Autonomy is a slippery concept, said Andreas Schleicher*giving evidence
to the Education Select Committee. It means different things in different countries.
The United States, for example, is held up as an autonomous system, he said, but if you ask school heads they give a different story – they feel they have little freedom.
And although free schools work well in countries like the Netherlands where, Schleicher says, anyone can set up a school, if you looked at how they operate in Sweden you might “think twice”.

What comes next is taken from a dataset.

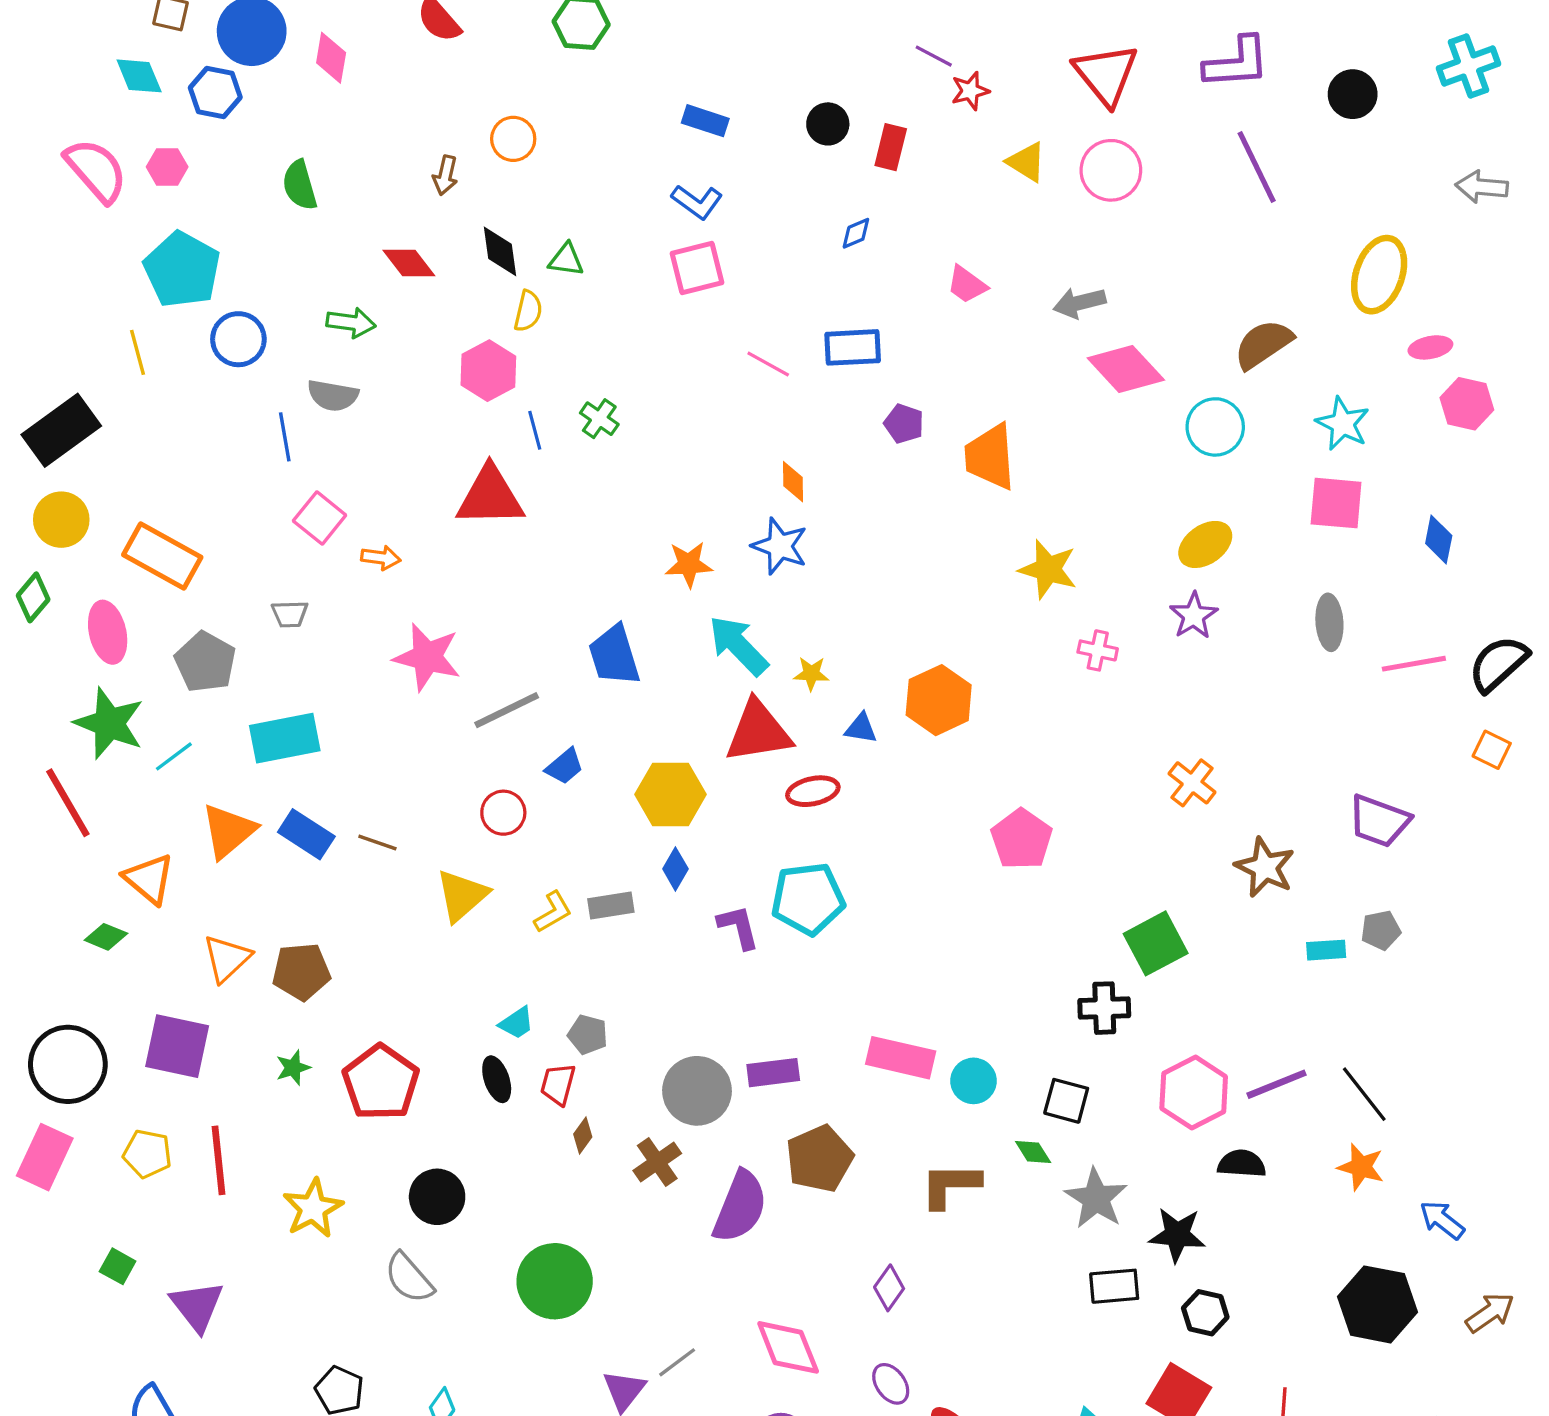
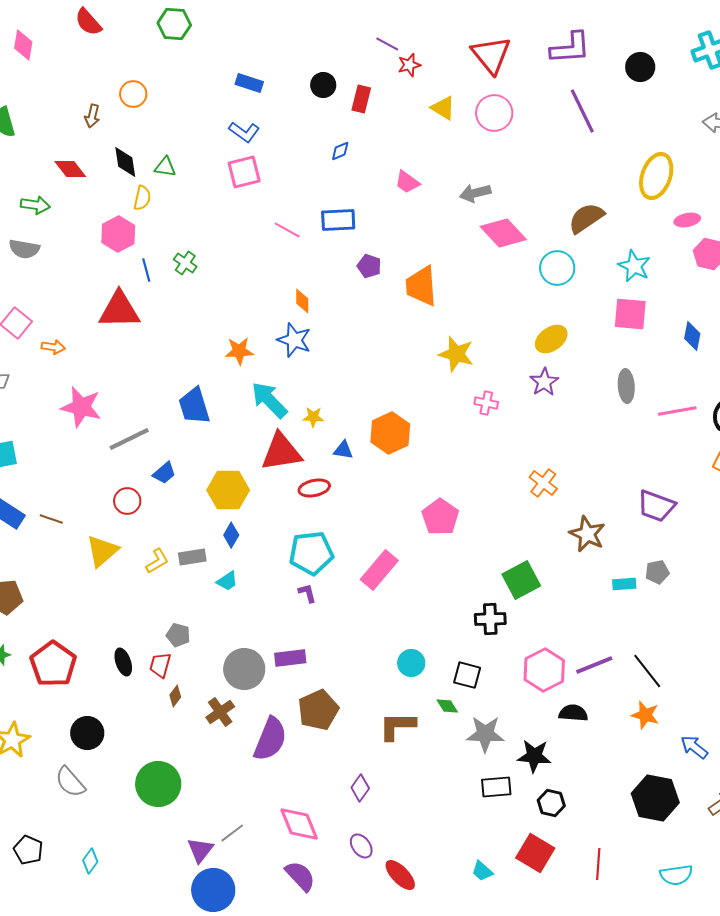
purple L-shape: (738, 927) -> (307, 593), moved, size x0.7
cyan trapezoid: (517, 1023) -> (227, 581), moved
pink rectangle: (901, 1058) -> (379, 570), moved, turned -63
gray star: (1096, 1198) -> (485, 734), turned -30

Schleicher’s comments undermine statements made by the Government and sections of the media about the superiority of the US and Swedish systems. Charter schools in the former and free schools in the latter are held up as examples which England should follow. But US Charter schools only have freedom which has been available
to English schools since Local Management of Schools was introduced in the 80s. And Schleicher confirms earlier concerns about the effect on Swedish education of the establishment of free schools.
Yet it was only last week that Fraser Nelson, writing in the Telegraph
and the Spectator
, praised the way the Swedish operators of a free school in Suffolk, IES Breckland, were dealing with failings they allegedly discovered before Ofsted arrived:
“They dealt with it in the Swedish way. This meant immediate, decisive action.”
This “decisive action” was the parachuting in of the operating manager of IES after six teachers left and the head, who had been initially employed by IES, suddenly resigned. Apparently, a plan was drawn up to turn the school round by Easter. It may be Ofsted will comment on this plan – perhaps it will raise the school from Inadequate to Requires Improvement – but we won’t know until the report is published**.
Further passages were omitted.